On Thursday, Finance Minister Peter Bethlenfalvy introduced a record $204.7-billion spending plan that included increased funding for health care. However, the budget offered little in the way of help to combat inflation and warned of looming economic uncertainty.
Ontario’s Progressive Conservative government’s latest budget proposes a path back to fiscal stability. The record $204.7-billion spending plan, tabled by Finance Minister Peter Bethlenfalvy on Thursday, does increase funding for health care, thanks in part to federal cash infusion post-pandemic. However, with Ontario’s economy facing uncertainty, the budget provides few additional measures to combat the rising cost of living or inflation. Despite overall inflation running at 5.2% and grocery prices up by 10.6% since this time last year, Premier Doug Ford’s Tories offer little in the way of tax cuts or other relief for consumers. The treasurer acknowledges people are struggling to afford housing, groceries, and other household goods. Opposition party leaders Marit Stiles and John Fraser criticize the budget for not doing enough to help ordinary Ontarians deal with inflation, such as bringing back meaningful rent control.

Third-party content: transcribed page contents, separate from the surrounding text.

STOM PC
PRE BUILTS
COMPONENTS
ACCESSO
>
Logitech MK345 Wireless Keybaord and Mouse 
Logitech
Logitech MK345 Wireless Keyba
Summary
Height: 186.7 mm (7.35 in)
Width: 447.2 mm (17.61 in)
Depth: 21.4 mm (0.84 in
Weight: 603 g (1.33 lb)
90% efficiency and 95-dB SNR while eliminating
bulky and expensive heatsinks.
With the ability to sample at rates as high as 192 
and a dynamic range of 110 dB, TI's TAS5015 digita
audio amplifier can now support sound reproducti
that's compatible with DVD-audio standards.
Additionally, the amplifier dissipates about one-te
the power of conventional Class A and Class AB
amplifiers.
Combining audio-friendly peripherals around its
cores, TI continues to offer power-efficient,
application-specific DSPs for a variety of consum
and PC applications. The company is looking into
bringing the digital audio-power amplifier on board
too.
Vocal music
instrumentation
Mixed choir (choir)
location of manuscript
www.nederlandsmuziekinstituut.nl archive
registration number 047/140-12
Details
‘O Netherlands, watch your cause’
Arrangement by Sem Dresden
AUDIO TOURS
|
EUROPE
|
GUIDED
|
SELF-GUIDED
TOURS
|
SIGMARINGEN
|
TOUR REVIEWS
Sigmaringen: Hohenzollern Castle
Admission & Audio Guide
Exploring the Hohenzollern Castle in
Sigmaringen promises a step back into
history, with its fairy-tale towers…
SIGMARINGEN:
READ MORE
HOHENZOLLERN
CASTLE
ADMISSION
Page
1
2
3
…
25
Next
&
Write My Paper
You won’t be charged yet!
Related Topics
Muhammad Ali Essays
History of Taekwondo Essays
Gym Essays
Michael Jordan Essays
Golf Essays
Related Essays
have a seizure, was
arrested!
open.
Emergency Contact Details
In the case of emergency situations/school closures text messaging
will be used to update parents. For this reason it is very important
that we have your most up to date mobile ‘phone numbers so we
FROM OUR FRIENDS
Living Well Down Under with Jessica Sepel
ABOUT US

The government, however, maintains that it has reduced last year’s projected $19.9-billion deficit to $2.2 billion, and projects a $1.3-billion shortfall in 2023-24. Bethlenfalvy projects that Ontario would be back in balance with a $200-million surplus in 2024-25 and a $4.4-billion surplus the following year. The treasurer boasts of incentives to encourage electric-vehicle manufacturing and related mining measures to promote the extraction of critical minerals, showing that the government is investing more in housing, highways, transit, skilled trades, manufacturing, health care, and education.

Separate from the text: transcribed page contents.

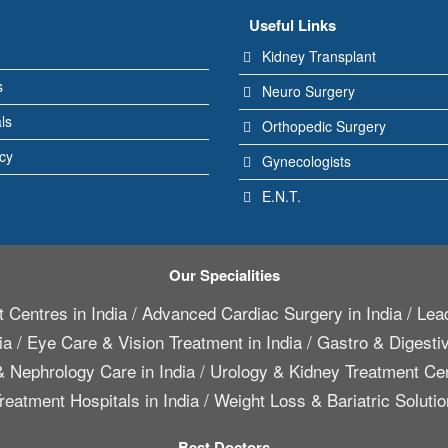
Useful Links
Kidney Transplant
s
Neuro Surgery
ls
Orthopedic Surgery
icy
Gynecologists
E.N.T.
Our Specialities
 Centres in India
/
Advanced Cardiac Surgery in India
/
Lead
ia
/
Eye Care & Vision Treatment in India
/
Gastro & Digestiv
 Nephrology Care in India
/
Urology & Kidney Treatment Cen
reatment Hospitals in India
/
Weight Loss & Bariatric Solutio
Best Doctors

The fiscal blueprint spends almost 30% more than the final budget of former Liberal premier Kathleen Wynne five years ago, including $81 billion on health care. Bethlenfalvy emphasized that the government is investing $15.3 billion more into health over the next three years, including the $4.4-billion additional funding negotiated by Premier Ford. The treasurer also hailed his “historic investment of an additional $202 million each year in supportive housing and homelessness programs to provide not only a hand up, but hope, for a better life for those that need it the most.”
However, the government’s goal of building 1.5 million new homes over the next decade, which led to Ford’s controversial decision to open up 7,400 acres of protected Greenbelt lands for development, has been dealt a setback. Rising interest rates and other market factors project just 80,300 new housing starts this year, far below the 150,000 required annually to achieve the target. The opposition Green Party leader, Mike Schreiner, argues that the government’s sprawl agenda will make life less affordable for people, instead of addressing the housing crisis.
In conclusion, the Progressive Conservative government’s latest budget focuses on fiscal stability, investing more in health care, housing, transit, education, and the skilled trades. The government’s goal of building 1.5 million new homes has hit a setback, but the treasurer maintains that the government is taking bold action and calling on the federal government to defer the harmonized sales tax on all new large-scale purpose-built rental housing projects. However, opposition parties and leaders criticize the budget for not doing enough to help ordinary Ontarians deal with inflation, such as bringing back meaningful rent control.